Pulling my knives, I pounced. I hit her before she could shield, driving both knives deep into her chest. I knew when one of them found her heart, because her eyes dimmed, and the fire of magic that had flickered and glowed around her died.
The witch was dead.
I had to get back to the fight. But I wasn’t about to leave the collar on her neck. God knew who was liable to pick it up. When my hand touched the clasp I felt a surge of power unlike anything I’d ever encountered. Sudden, blinding light that seemed to scorch through my retinas. My eyes watered and I couldn’t breathe.
“You summoned me?” The voice was alto, tinged with a hint of an accent, and came from inside the light … no, it was the light. I looked away, blinking away the tears, and realized that everything else had stopped. The creature’s arm, raised in a blow meant to crush the huge wolf that was Kevin, was still and suspended in the air.
The light had stopped time.
Oh, crap.
That just wasn’t possible. Except maybe for God.
The voice took on a melody of humor. “Or a goddess.”
“There’s only one God.” I believed that. Even now, facing … this, I believed. Maybe my gran’s lessons had sunk in after all.
When I turned back a woman had appeared before me. She was Egyptian, beautiful beyond measure. “You are a true believer. And yet I am still Isis.” She wasn’t happy. But she didn’t seem angry, either. More curious, and amused. “Goddess of magic, the home, and children. You touched the collar that was my gift. More, you have done me a great service, taking my tool from a hand that wielded it against all I ho
ld most dear. What do you seek? Wisdom? Power?”
“Take it back.”
The voice turned in an instant. No longer amused. Now angry. “Excuse me?”

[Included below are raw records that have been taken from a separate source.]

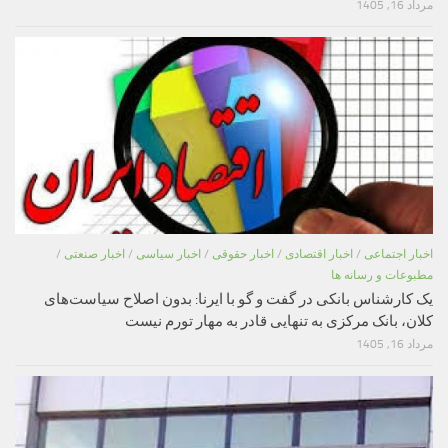
مرداد 16, 1405
اخبار اجتماعی
/
اخبار اقتصادی
/
اخبار حقوقی
/
اخبار سیاسی
/
اخبار صنعتی
/
مطبوعات و رسانه ها
یک کارشناس بانکی در گفت و گو با ایرنا: بدون اصلاح سیاست‌های
کلان، بانک مرکزی به تنهایی قادر به مهار تورم نیست
مرداد 16, 1405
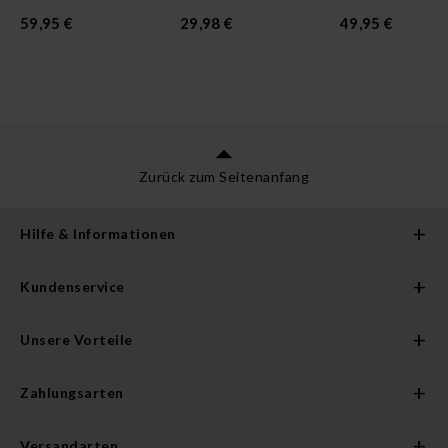
59,95 €
29,98 €
49,95 €
Zurück zum Seitenanfang
Hilfe & Informationen
Kundenservice
Unsere Vorteile
Zahlungsarten
Versandarten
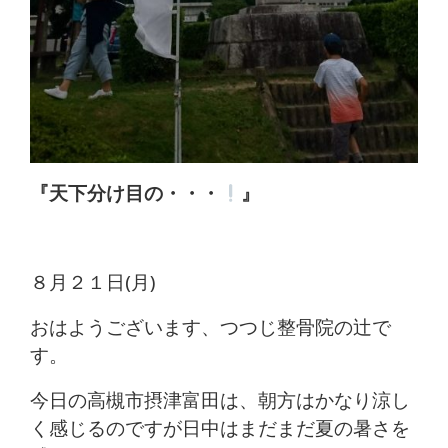
痛
は
つ
つ
じ
『天下分け目の・・・
』
整
骨
８月２１日(月)
院
おはようございます、つつじ整骨院の辻で
す。
今日の高槻市摂津富田は、朝方はかなり涼し
く感じるのですが日中はまだまだ夏の暑さを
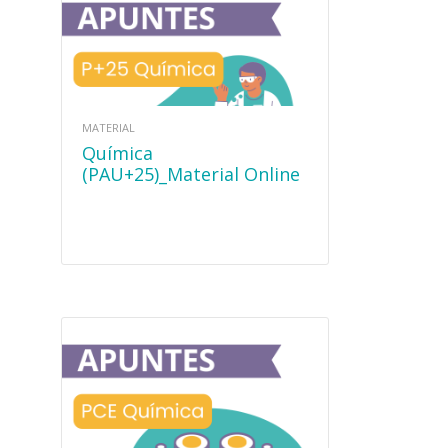
MATERIAL
Química
(PAU+25)_Material Online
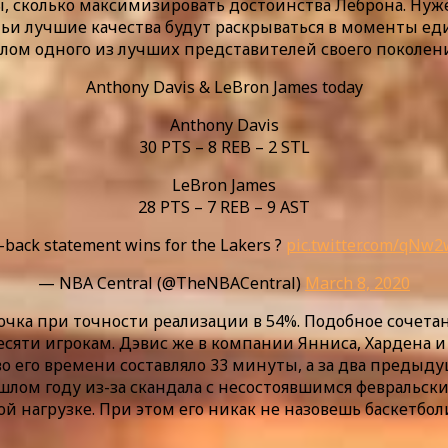
ды, сколько максимизировать достоинства Леброна. Ну
, чьи лучшие качества будут раскрываться в моменты 
лом одного из лучших представителей своего поколени
Anthony Davis & LeBron James today
Anthony Davis
30 PTS – 8 REB – 2 STL
LeBron James
28 PTS – 7 REB – 9 AST
-back statement wins for the Lakers ?
pic.twitter.com/qNw
— NBA Central (@TheNBACentral)
March 8, 2020
 очка при точности реализации в 54%. Подобное сочет
есяти игрокам. Дэвис же в компании Янниса, Хардена и
 его времени составляло 33 минуты, а за два предыду
шлом году из-за скандала с несостоявшимся февральск
й нагрузке. При этом его никак не назовешь баскетб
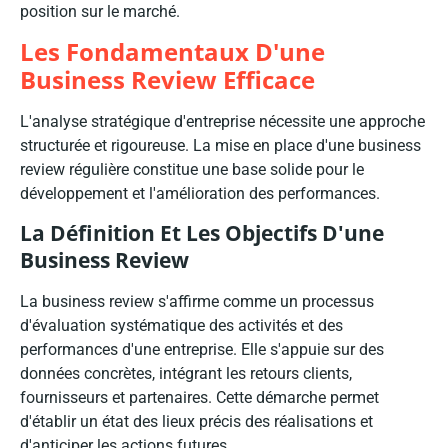
position sur le marché.
Les Fondamentaux D'une
Business Review Efficace
L'analyse stratégique d'entreprise nécessite une approche
structurée et rigoureuse. La mise en place d'une business
review régulière constitue une base solide pour le
développement et l'amélioration des performances.
La Définition Et Les Objectifs D'une
Business Review
La business review s'affirme comme un processus
d'évaluation systématique des activités et des
performances d'une entreprise. Elle s'appuie sur des
données concrètes, intégrant les retours clients,
fournisseurs et partenaires. Cette démarche permet
d'établir un état des lieux précis des réalisations et
d'anticiper les actions futures.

Okay, that had been blunt, almost rude. I wouldn’t get away with talking like that to Queen Lopaka or King Dahlmar and they were mortals. “Please, Isis, the gift of the collar was meant for the pharaohs. But they are no more. Take it back, away from those who don’t understand it, and don’t respect it.”
“You could take the collar as your own, or ask for power, make yourself desirable to all men, whatever you wished. And yet you choose to throw it away?”

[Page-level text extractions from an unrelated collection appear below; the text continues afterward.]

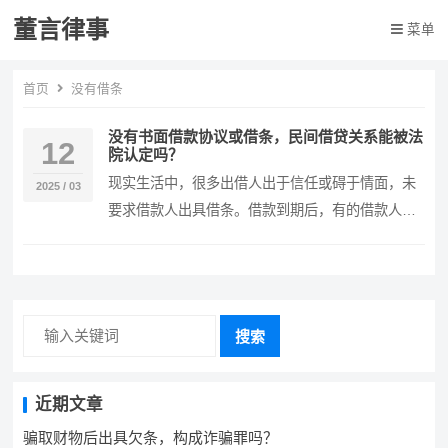
董言律事
菜单
首页
没有借条
没有书面借款协议或借条，民间借贷关系能被法
12
院认定吗？
现实生活中，很多出借人出于信任或碍于情面，未
2025 / 03
要求借款人出具借条。借款到期后，有的借款人采
取躲、拖的方式不履行还款义务，甚至否认双方存
在借贷关…
搜索
近期文章
骗取财物后出具欠条，构成诈骗罪吗？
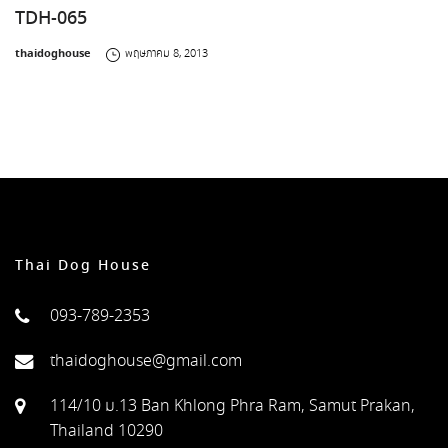
TDH-065
by
thaidoghouse
พฤษภาคม 8, 2013
Thai Dog House
093-789-2353
thaidoghouse@gmail.com
114/10 ม.13 Ban Khlong Phra Ram, Samut Prakan,
Thailand 10290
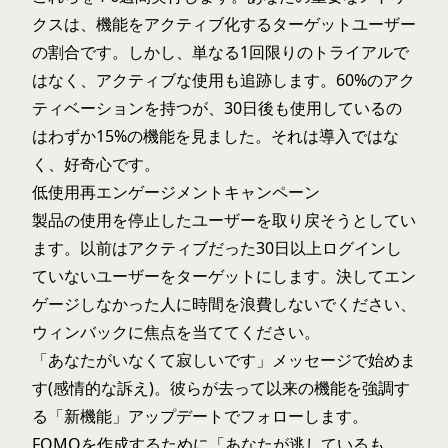
クスは、機能をアクティブ化するターゲットユーザー
の割合です。しかし、単なる1回限りのトライアルで
はなく、アクティブな使用も追跡します。60%のアク
ティベーションを持つが、30日後も使用しているの
はわずか15%の機能を見ました。それは導入ではな
く、好奇心です。
低使用再エンゲージメントキャンペーン
製品の使用を停止したユーザーを取り戻そうとしてい
ます。以前はアクティブだった30日以上ログインし
ていないユーザーをターゲットにします。決してエン
ゲージしなかった人に時間を浪費しないでください、
ウィンバックに焦点を当ててください。
「あなたがいなくて寂しいです」メッセージで始めま
す(感情的な訴え)。彼らが去って以来の機能を強調す
る「新機能」アップデートでフォローします。
FOMOを作成するために「あなたが逃しているも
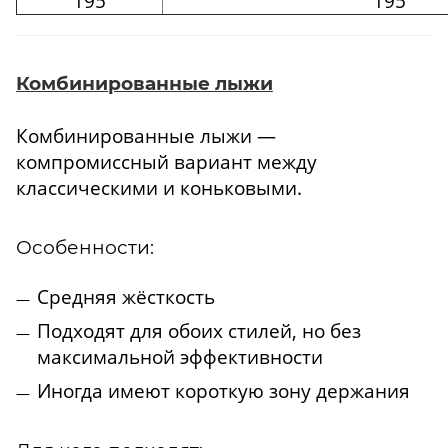
195
195
Комбинированные лыжи
Комбинированные лыжи —
компромиссный вариант между
классическими и коньковыми.
Особенности:
Средняя жёсткость
Подходят для обоих стилей, но без
максимальной эффективности
Иногда имеют короткую зону держания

I sighed. I so didn’t want it. But I didn’t want to insult her, either. Still, as I looked down at Bruno and Creede, frozen back-to-back, moments from death … we were all moments from death, even without Glinda to add to the storm, there was no question in my mind. “I mean no offense. But I already have more power and men than I’m comfortable with. Sure, I’d love to get rid of the demon, cure everyone here afflicted with this disease, make sure Rizzoli’s all right. But mostly, I want this—” I deleted the expletive that came to my lips as I looked at the bejeweled golden artifact, and simply extended it toward her. “I want the collar gone.”
She smiled, and it was as if the sun rose. “Very well. I will take the collar from this plane. And I offer you a piece of wisdom. All power, including the collar, is no more than a tool: like the knives you wear, or the guns so favored in this time. In the hands of an ethical person with training and skill they serve a noble and useful purpose. They protect the innocent, keep the world safe. It is in the hands of the untrained and unskilled, or morally corrupt, that power becomes dangerous.”

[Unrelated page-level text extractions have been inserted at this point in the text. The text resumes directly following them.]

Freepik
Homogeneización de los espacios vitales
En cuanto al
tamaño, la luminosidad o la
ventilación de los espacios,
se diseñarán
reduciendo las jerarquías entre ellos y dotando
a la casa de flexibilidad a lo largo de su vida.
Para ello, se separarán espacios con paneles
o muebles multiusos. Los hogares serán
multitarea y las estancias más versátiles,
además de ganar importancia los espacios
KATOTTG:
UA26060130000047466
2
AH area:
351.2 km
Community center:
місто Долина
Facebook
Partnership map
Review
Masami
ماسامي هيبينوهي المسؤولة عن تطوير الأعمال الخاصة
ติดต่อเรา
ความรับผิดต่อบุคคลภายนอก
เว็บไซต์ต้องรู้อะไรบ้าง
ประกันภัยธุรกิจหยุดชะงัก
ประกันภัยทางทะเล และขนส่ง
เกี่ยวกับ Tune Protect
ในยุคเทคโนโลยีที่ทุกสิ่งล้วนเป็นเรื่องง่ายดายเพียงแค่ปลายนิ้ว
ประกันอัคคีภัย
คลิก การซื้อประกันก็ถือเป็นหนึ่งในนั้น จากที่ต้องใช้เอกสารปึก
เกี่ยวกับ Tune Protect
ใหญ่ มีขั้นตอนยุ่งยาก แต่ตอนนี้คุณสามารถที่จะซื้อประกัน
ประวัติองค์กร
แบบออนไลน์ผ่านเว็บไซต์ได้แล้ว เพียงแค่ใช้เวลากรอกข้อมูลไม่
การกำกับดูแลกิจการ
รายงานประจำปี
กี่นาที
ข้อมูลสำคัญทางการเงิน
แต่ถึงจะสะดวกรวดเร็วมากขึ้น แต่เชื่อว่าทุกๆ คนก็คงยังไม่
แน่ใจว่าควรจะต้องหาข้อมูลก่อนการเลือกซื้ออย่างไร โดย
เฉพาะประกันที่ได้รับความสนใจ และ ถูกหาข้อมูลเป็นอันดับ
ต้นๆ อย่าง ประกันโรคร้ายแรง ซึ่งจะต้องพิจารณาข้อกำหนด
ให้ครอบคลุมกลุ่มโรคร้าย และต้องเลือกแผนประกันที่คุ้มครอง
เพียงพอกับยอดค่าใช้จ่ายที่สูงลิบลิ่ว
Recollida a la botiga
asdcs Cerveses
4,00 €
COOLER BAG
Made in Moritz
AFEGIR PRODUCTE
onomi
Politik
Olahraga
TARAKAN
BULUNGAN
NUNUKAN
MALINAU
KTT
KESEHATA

She wasn’t talking about the collar now. “My siren abilities.”
“And your vampire nature. Use them with skill or risk corruption.” And with that she vanished, in a literal puff of smoke.
So did the demon. Just like that, with nary a tentacle left behind, leaving everyone in the room looking around at each other in confusion. But they were all healthy and literally glowing with power.